Research is ongoing to learn more about MSA and find new treatments. It’s key for those with MSA and their families to stay informed and involved in their health. By closely working with doctors and using support services, they can manage through MSA and aim for the best life possible.


What is multiple system atrophy?

Multiple system atrophy (MSA) is a rare disease that affects the brain and spinal cord. It slowly gets worse over time. People with MSA have trouble with balance, moving, and controlling their bladder.

What causes multiple system atrophy?

We don’t fully understand the causes of MSA. Both genes and the environment seem to play a part.
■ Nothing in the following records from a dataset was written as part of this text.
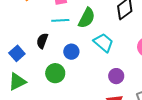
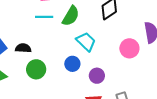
black semicircle: (42, 41) -> (23, 48), moved, turned 70
blue circle: (71, 52) -> (72, 64), moved

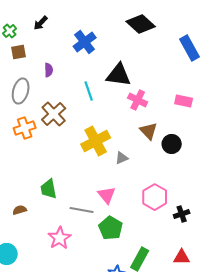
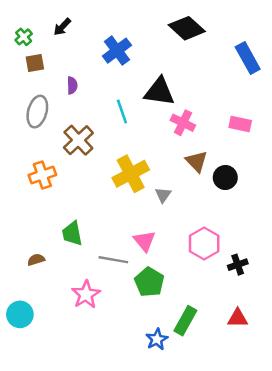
orange cross: (25, 128) -> (42, 175), moved
gray triangle: (122, 158) -> (163, 195), turned -32

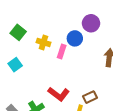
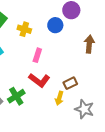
pink rectangle: (62, 52) -> (37, 55), moved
The condition is linked to the buildup of certain abnormal proteins in the brain.

What are the early symptoms of multiple system atrophy?

Early signs of MSA can include problems with peeing, erectile dysfunction in men, and a drop in blood pressure when someone stands up.

What are the motor symptoms of multiple system atrophy?

Motor symptoms of MSA involve the loss of balance and coordination. They also include slow movement and stiff muscles.

What other common symptoms are associated with multiple system atrophy?

MSA can also cause issues with the autonomic system, sleep, and problems talking or swallowing.

How is multiple system atrophy diagnosed?

It’s hard to diagnose MSA because its symptoms are like those of other diseases, like Parkinson’s. Doctors do a full checkup, various tests, and rule out other conditions to be sure.

How is multiple system atrophy treated?

There’s no cure for MSA, but doctors can help with the symptoms to make life better. This care includes medicine, therapy, and support from various health professionals.

What is the prognosis and life expectancy for individuals with multiple system atrophy?

MSA gets worse quickly, and the outlook isn’t good. The average life span after symptoms start is 6 to 9 years. Some people may live more than 10 years despite this.

How can individuals with multiple system atrophy and their caregivers cope with the challenges of the condition?

Coping with MSA is tough for the person affected and their family. It’s crucial to find support and use every available resource to deal with the disease’s effects on both physical and emotional levels.